I know we're closed and all but this arrived this morning and I thought I needed to share  

*SMY GOD MOD 180W ( BLACK ) R2,250.00 - SEE IT HERE *

*

*

*SMY’s God Mod has touched down with a host of features. Automatic vape allows you to let go of the firing button early and still get the vape you want. Three 18650 in series means you can take advantage of up to 180 watts and still have considerable battery life. Puff counter, temperature sensor, and resistance down to hundredths are also key features of this unit. 

Features include:


180 watt proprietary module chip
Two modes – regular power (0-80 watts) and super power (80-180)
Automatic firing mode
Tactile style buttons
Puff counter
Temperature sensor
Programmable automatic shut off
180 watts can only be reached with 25 amp 18650 continuous discharge batteries for this mod
6 months manufacturer’s warranty 
Real time current meter
Output: 7-180 watt range
Output Voltage: up to 12.6 volts
Handles down to 0.3 ohm resistance
Handles up to 3.0 ohm resistance
Auto ohm resistance meter finds ideal voltage for tank/dripper
Wolf and moon emblazoned on mod
“God 180″ lettering on mod
Wattage regulated via two buttons, -/+
LED screen with blue OLED display
Battery life readout in realtime
Dimensions 12CM x 7CM x 3CM
Locking mechanism to prevent misfire
Chip runs cool to avoid heat and temperature sensor malfunction
Utilizes three 18650 batteries in series – (removable and sold separately)
Aluminum alloy body allows heat dissipation 
*

Reactions: Like 5


----------



## Yiannaki (24/12/14)

Stroodlepuff said:


> I know we're closed and all but this arrived this morning and I thought I needed to share
> 
> *SMY GOD MOD 180W ( BLACK ) R2,250.00 - SEE IT HERE *
> 
> ...


This looks very cool!

People are gonna come knocking for this


----------



## Gizmo (29/12/14)

Awesome combo

Reactions: Like 1 | Agree 2 | Winner 1


----------



## Silver (29/12/14)

Looks amazing @Gizmo 
Lol, it says 32 degrees Celcius - has it been standing for a while?

Reactions: Funny 1


----------



## free3dom (29/12/14)

Finally a mod the SubTank fits really well on! Amazing setup @Gizmo.

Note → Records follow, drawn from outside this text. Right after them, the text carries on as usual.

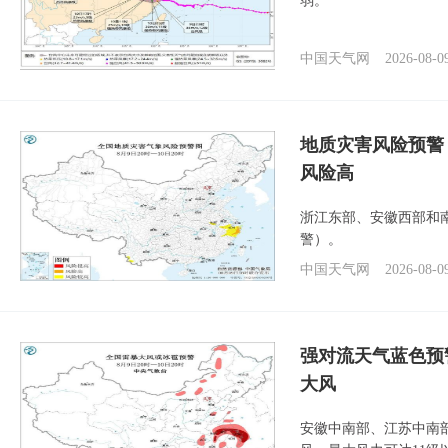
弱。
中国天气网
2026-08-0
地质灾害风险预警
风险高
浙江东部、安徽西部和
警）。
中国天气网
2026-08-0
强对流天气蓝色预
大风
安徽中南部、江苏中南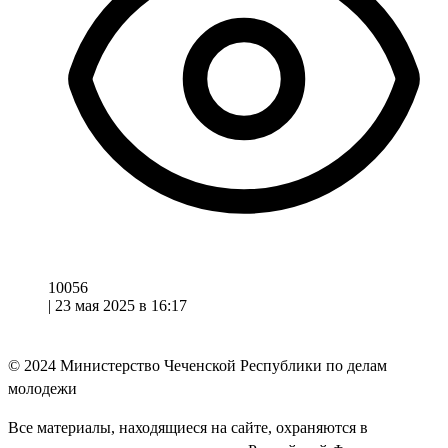
10056
|
23 мая 2025 в 16:17
© 2024
Министерство Чеченской Республики по делам
молодежи
Все материалы, находящиеся на сайте, охраняются в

What is the vape like? And how far have you pushed it? 

Lol @Silver...that's idle temperature, ready to fire up at a moment's notice


----------



## Paulie (6/1/15)

Gizmo said:


> Awesome combo


That does look really cool!!


----------



## Ollie (6/1/15)

Has @Rob Fisher seen this setup? No overhang for his subtank...


----------



## Gizmo (6/1/15)

I absolutely adore this mod.. The battery life is insane, 5 days around for me.. Constant chain vaping... And yea it looks too damn hot mixed with the sub tank. Minor con is that its a tad wide, but then again, what do you expect from 3 18650 batteries in series.

Reactions: Like 2 | Winner 1


----------